The government finally is set to award a two-year extension to five furnace oil-fired quick-rental power plants (QRPPs) having a total generation capacity of around 457 megawatts (MW) under the 'no-electricity, no-payment' model.
A proposal in this regard will be placed to the cabinet committee on public purchase soon for its approval, a senior Power Division official of the Ministry of Power, Energy and Mineral Resources (MPEMR) told the FE on Tuesday.
Sources said the government has moved to extend the tenure of these plants to enhance electricity generation from oil-fired plants to cope with the mounting electricity demand.
The country's dwindling natural gas reserve and high cost of LNG (liquefied natural gas) also prompted the state-run Bangladesh Power Development Board (BPDB) to increase dependency on oil-fired power plants, they said.
The high price of oil in the international market will, however, be a major challenge.
The BPDB and power plant owners were earlier involved in a negotiation when the power plants' owners sought new tariffs along with the cost of employees' salaries and maintenance of their plants, and the BPDB was interested in paying only tariffs on 'no-electricity, no-payment' basis.,
Following appeals from the plant owners, sources said, the government initiated the move for a fresh extension for these plants by two years under 'no-electricity, no-payment' mechanism.

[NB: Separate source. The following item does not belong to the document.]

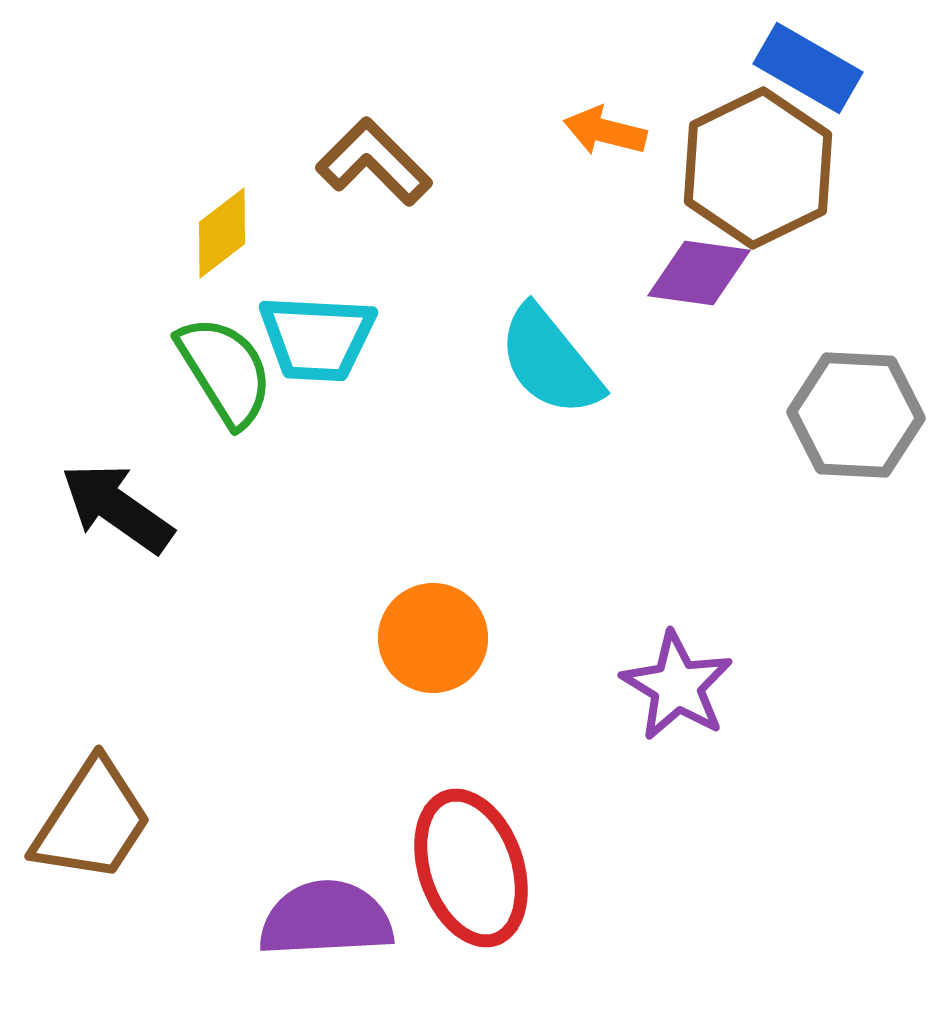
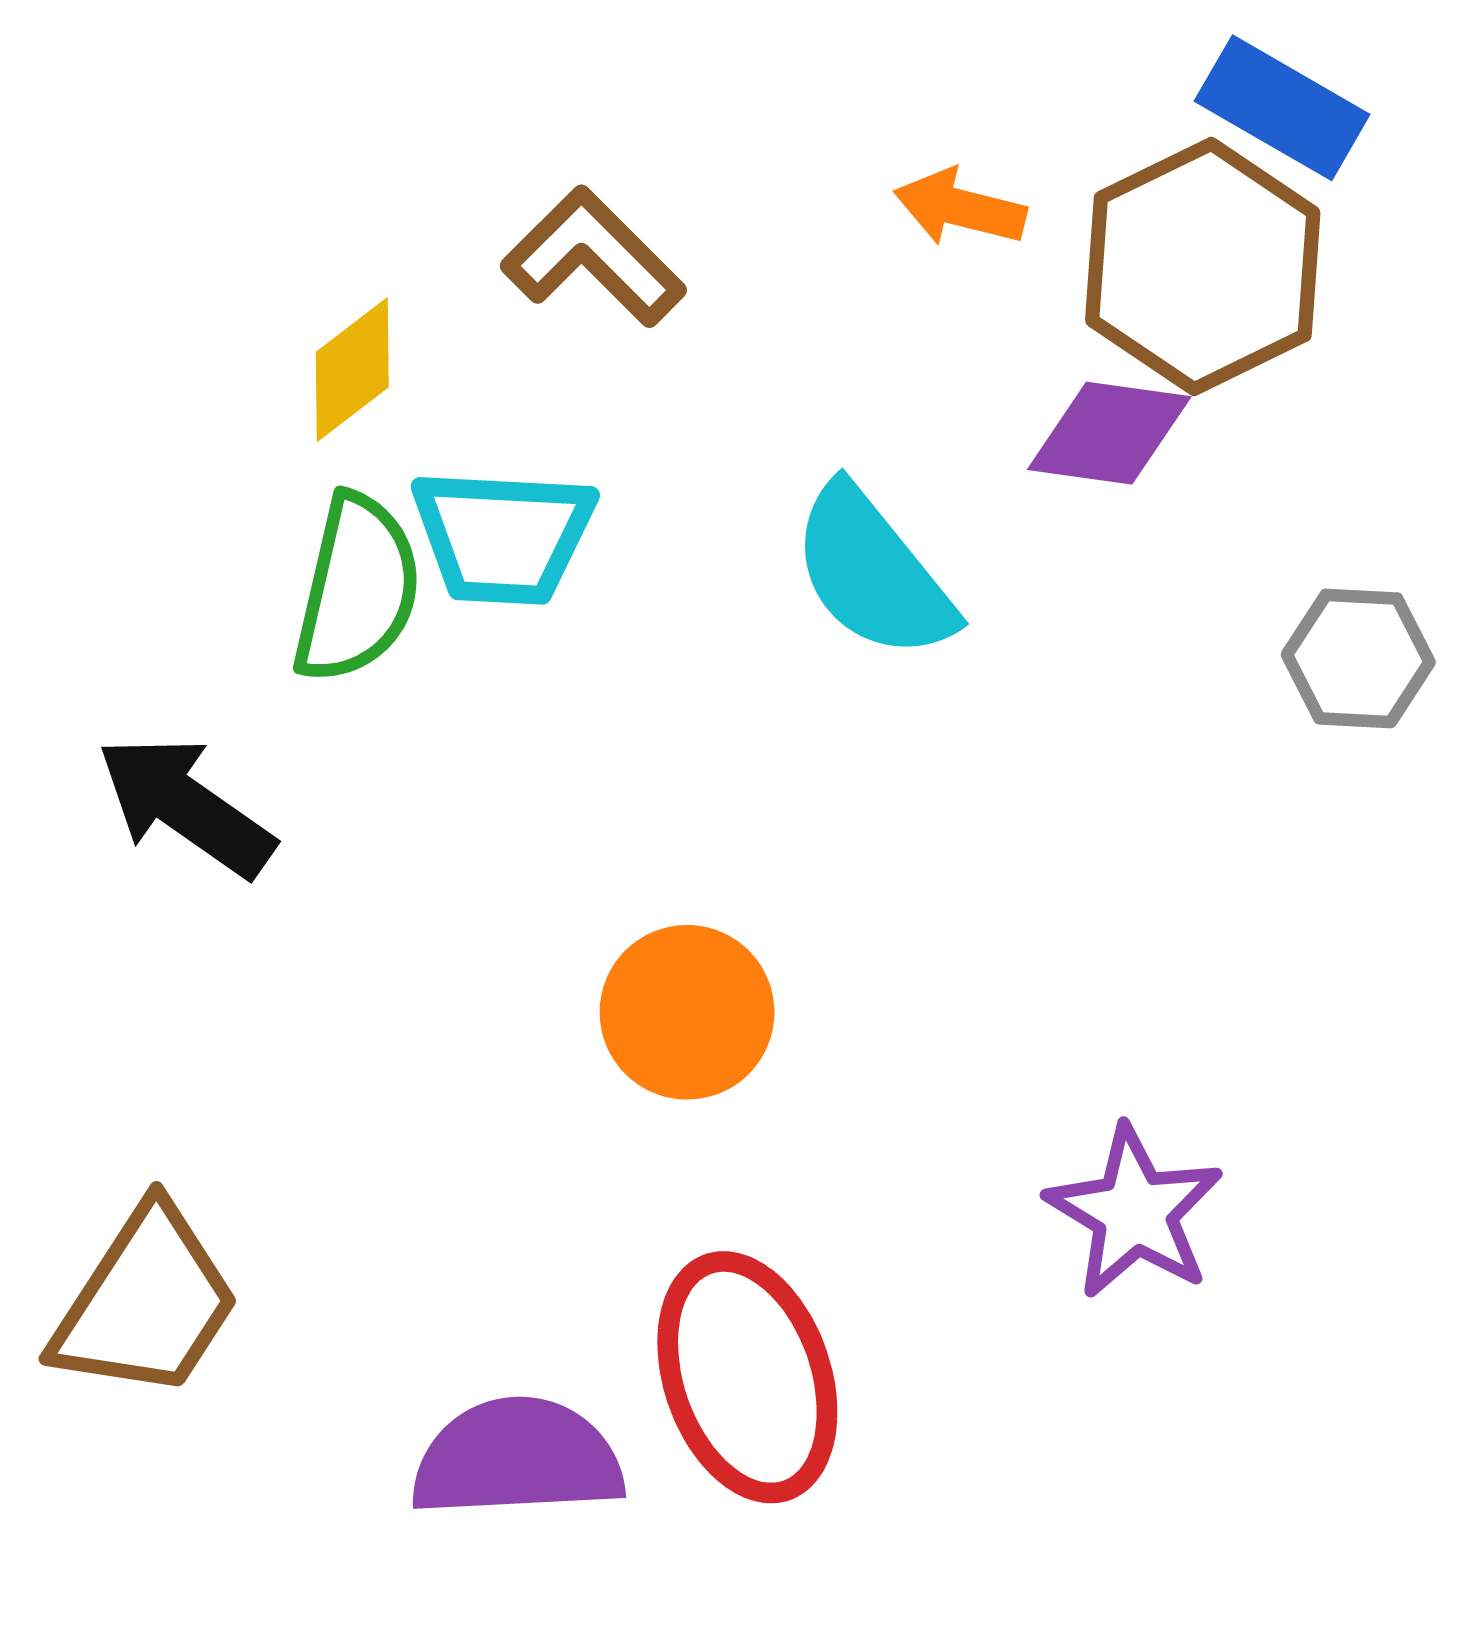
green semicircle: (225, 371) -> (357, 589), turned 45
gray hexagon: (856, 415) -> (1358, 658), size x0.7
purple star: (677, 686) -> (1135, 1212), moved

The Power Division initially had endorsed the proposal and instructed the BPDB to complete negotiations over new tariffs.
All these much-touted QRPPs came into operation around 10 years back in mid-2011 and got an initial extension by five years in 2016 under the original contract terms.
The power plants under extension considerations are: Summit Power's Madanganj 102-megawatt (MW) QRPP, Orion's Meghnaghat 100MW QRPP, Dutch-Bangla Power's Siddirganj 100MW QRPP and, Khulna Power's Khulna 115MW QRPP and Noapara 40MW plant.
Some of these plants are the listed companies or subsidiaries of listed companies of Dhaka and Chattogram stock exchanges.
Owners of these power plants along with many tenure-expired and to be expired companies have long been lobbying with the government to get extension.
Under the 'no-electricity, no-payment' model, the BPDB is to purchase electricity from such plants only when necessary to meet the domestic demand, which had been mounting while the quick-power remedy was conceived to feed the power-hungry households and economy.
The BPDB will not have to pay capacity payments to the plant owners if it fails to buy electricity readily available with them.
Currently, only renewable energy-based power plants, especially solar-fired ones, are operational under the 'no- electricity, no-payment' arrangement.
All these five power plants were awarded based on unsolicited offers under the Speedy Supply of Power and Energy (Special Provision) Act 2010 when the country was reeling from an acute electricity crisis.
The law has a provision of immunity to those involved with a quick fix.
The government also allowed entrepreneurs of these power plants duty-free import of furnace oil to run plants with a 9.0 per cent service charge along with import costs as an incentive, said a senior Power Division official.
Currently, there are a total of 58 furnace oil-fired plants operational in the country with a cumulative electricity-generation capacity of 5,712MW. The country's overall electricity generation capacity is 21,395MW.
Total operational power plants are, however, 143 as of February 9, 2021, according to the BPDB statistics.